You can only typically grow one plant per bucket. Any more and the roots that develop can engulf the air stone and if this happens, then again lack of aeration to the rootball will result in death. This system does not operate via a reservoir, as the plants live in the


reservoir itself. As the bucket can only hold a very limited amount of water - 5 to 10 litres, and the plants are living in this small amount of water, the CF and pH of this water is in a state of constant flux and therefore in need of constant attention. Not only that, but larger plants can deplete 5 litres of water in a single day so you are also in constant danger of the system literally running out of water. To emphasise this a little better, as plants uptake water they do not necessarily uptake nutrients at the same rate and as this occurs, the plants might be drinking lots of water but not eating much food. The result is that in a matter of hours, as the water is depleted, the concentration of the nutrients in the bucket can reach toxic levels. So it is critical to always under feed your plants in this system.

With this in mind, the pH will also fluctuate as the water is depleted but the nutrients are not.
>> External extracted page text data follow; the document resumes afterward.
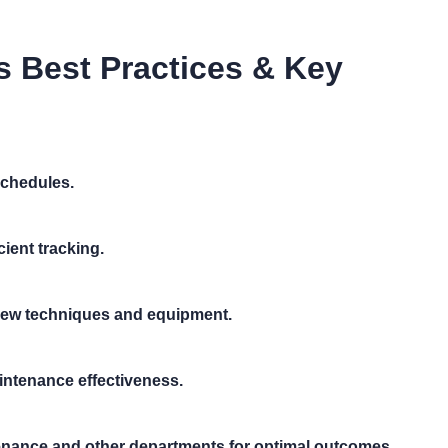
s Best Practices & Key
chedules.
ient tracking.
 new techniques and equipment.
intenance effectiveness.
ance and other departments for optimal outcomes.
So, you are advised to keep a constant check on monitoring and maintaining this system. Maintenance of this system also presents a headache because in order to change the water and check the pH and CF, you have to physically remove the lid and the plant from the growing chamber. To lift the lid with a small plant in it is not so much a worry, but to be constantly lifting the lid with a large plant located in it will do damage to the plant and the rootball of the plant. Bear in mind that you will have to do this on at least a daily basis, so the practicality of this technique is very questionable. If you were to maintain several of these buckets in one grow room, then you could be looking at a full-time maintenance job – not really what hydroponics is about! Large plants that are grown in this system will also need extra support due to the fact that the plant is grown in a minimal amount of medium, which will not support heavy yielders.